Low Power-High Performance

Designs Beyond The Reticle Limit

Chips are hitting technical and economic obstacles, but that is barely slowing the rate of advancement in design size and complexity.

November 12th, 2020 - By: Brian Bailey

Designs continue to grow in size and complexity, but today they are reaching both physical and economic challenges. These challenges are causing a reversal of the integration trend that has provided much of the performance and power gains over the past couple of decades.

The industry, far from giving up, is exploring new ways to enable designs to go beyond the reticle size, which is around 800mm square. Some solutions are only available to large tier 1 semiconductor companies as the technology gets refined. But these solutions are likely to go mainstream soon, being driven by several use case scenarios.

At the same time, Moore’s Law is slowing or becoming less economical, as well. “The thought about Moore’s law slowing down or ending seriously started when we jumped from the first version of the finFETs to the second version of finFETs, when 7nm came about,” says Vinay Patwardhan, senior director, product management at Cadence. “The cost discussion and the reticle size limit discussion started happening. While there are people who focus on what is beyond 3nm, it has triggered a lot of discussions, and this has now translated into investment into multiple chiplets, or a de-aggregated SoC flow.”

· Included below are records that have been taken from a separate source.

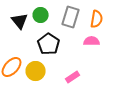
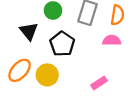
black triangle: (20, 21) -> (29, 31), moved
pink rectangle: (73, 77) -> (99, 83), moved

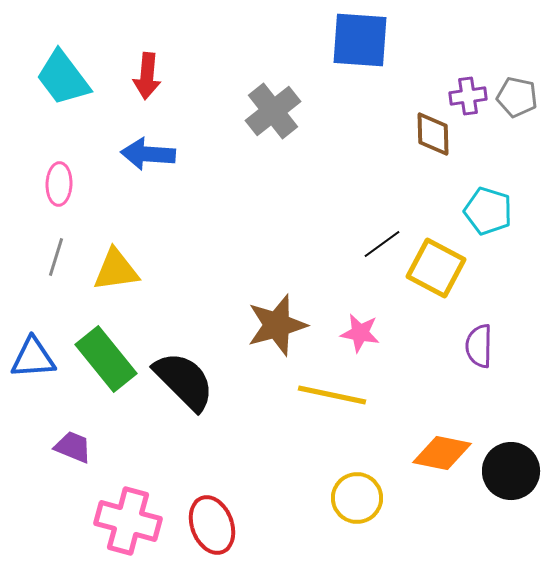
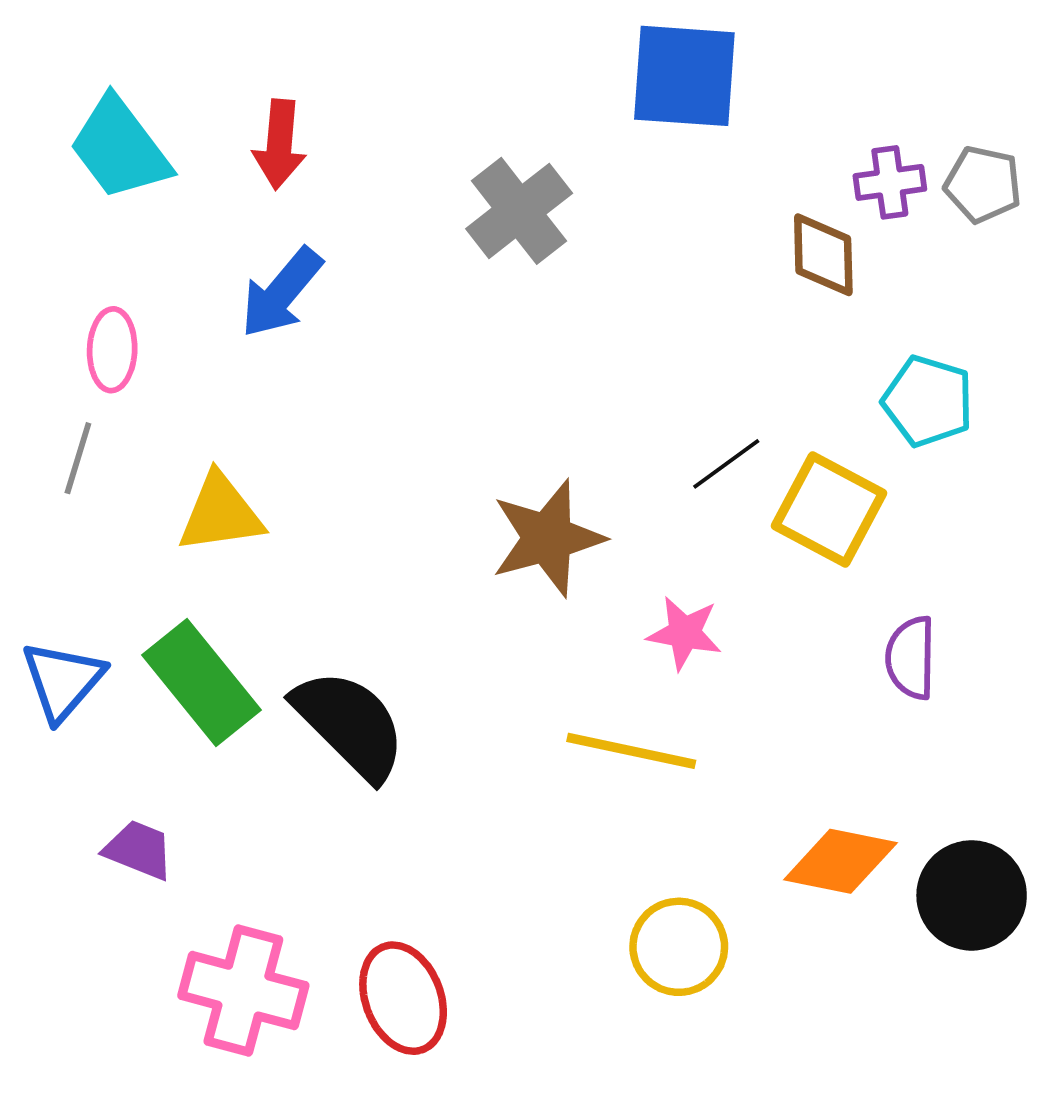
blue arrow: (148, 154) -> (281, 293), turned -54
gray line: (56, 257) -> (78, 458), moved
brown star: (277, 325) -> (548, 538), moved
blue triangle: (33, 358) -> (63, 681), turned -45

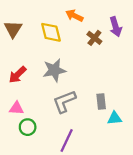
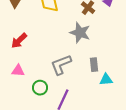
gray star: (54, 70) -> (80, 33), moved, turned 30
green circle: (28, 127) -> (40, 88), moved

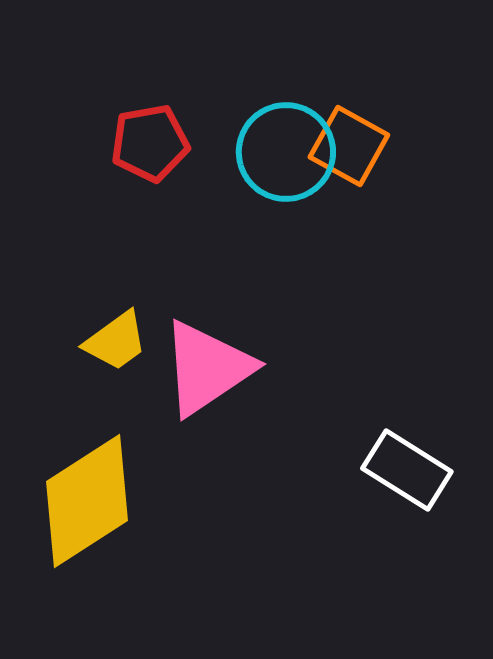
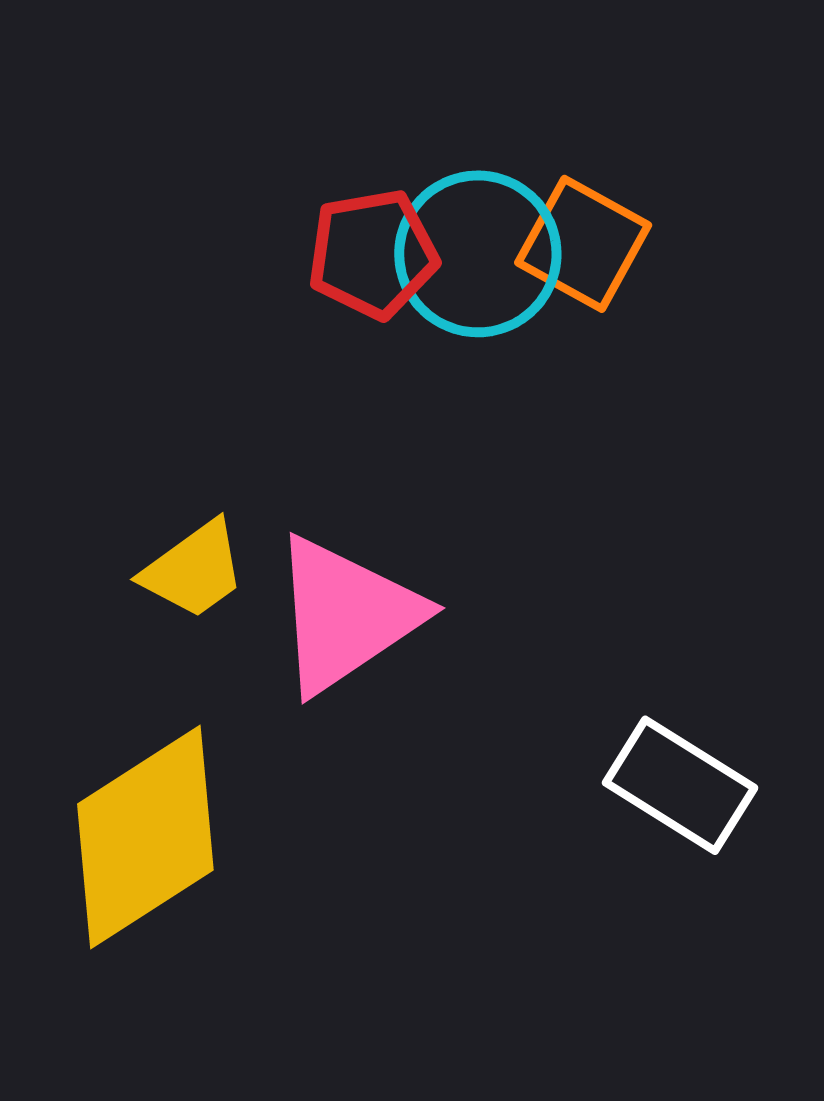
red pentagon: (150, 143) -> (373, 254), moved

These solutions generally are classified as 2.5D integrations and are a composition of macro functions. “We typically expect designs to be partitioned across 2.5D chiplet boundaries at a coarse level,” says Peter Greenhalgh, vice president of technology and fellow at Arm. “For example, this could be a chiplet containing a CPU connected via a CXL or CCIX interface to an accelerator or GPU, or multiple CPU chiplets connected together to maximize scale-out where there are thermal limits. Chiplets impose some additional design considerations, such as handling coherency across dies and being tolerant to increased latency when sharing data or performing maintenance operations.”

Chiplets are one potential use case for this type of design. Manmeet Walia, senior product manager for high-speed SerDes at Synopsys, classifies use cases into four types, as shown in figure 1 (below). He notes that many designs may fall into multiple categories.

Fig 1. Paths towards chip de-aggregation. Source: Synopsys.

Fig 1. Paths toward chip de-aggregation. Source: Synopsys.

Scale SoC. An example is the AMD’s Ryzen chipsets. Once you have built a CPU die, you can have one die for a laptop, two for a desktop, eight for a high-end server. You can scale the SoC depending on the end application. This is also important for AI chips, where they need to be able to scale, and the way to scale performance is by having multiple dies. Depending on the type of AI performance you need, you would build your system accordingly. This is not limited to designs on the latest nodes. “There are some customers that may not be on 7nm today, they are on older nodes, but they want to add more functionality,” adds Cadence’s Patwardhan. “They are hitting the limit because even on the older nodes, they may need more memory, but adding that much on an older technology is not feasible.”
Split SoC. This is more along the lines of splitting the SoC, because of the classic physics problem. Some chips, like huge switches or FPGAs, are getting so big that they are just not feasible in terms of yield — even if they are not approaching the maximum reticle size.
Aggregate functions. This is DARPA’s objective — aggregate functions into a chip. Consider a 5G base station where you have an RF chip and the digital baseband chip, and you put these functions together with a die-2-die (D2D) link. You can do RF better in 16nm or 28nm. You can do digital better in 7nm. This enables you to optimize the functions to the process node, reduce the power, get a better form factor. Instead of doing four different chips, you now have four different dies on an organic substrate. DARPA has been pushing the industry in this direction through its Common Heterogeneous Integration and IP Reuse Strategies (CHIPS) program. It says the monolithic nature of state-of-the-art SoCs is not always acceptable for Department of Defense (DoD) or other low-volume applications due to factors such as high initial prototype costs and requirements for alternative material sets.
Disaggregate central and I/O. The idea here is that as you are going to 5nm or 3nm, you cannot build a 100G SerDes very effectively, so you leave that in seven nanometers in a chiplet. You continue evolving the central chip and connect these I/O dies. A classic example of that is the Intel’s Northbridge/Southbridge concept, which uses an I/O die and a central CPU die.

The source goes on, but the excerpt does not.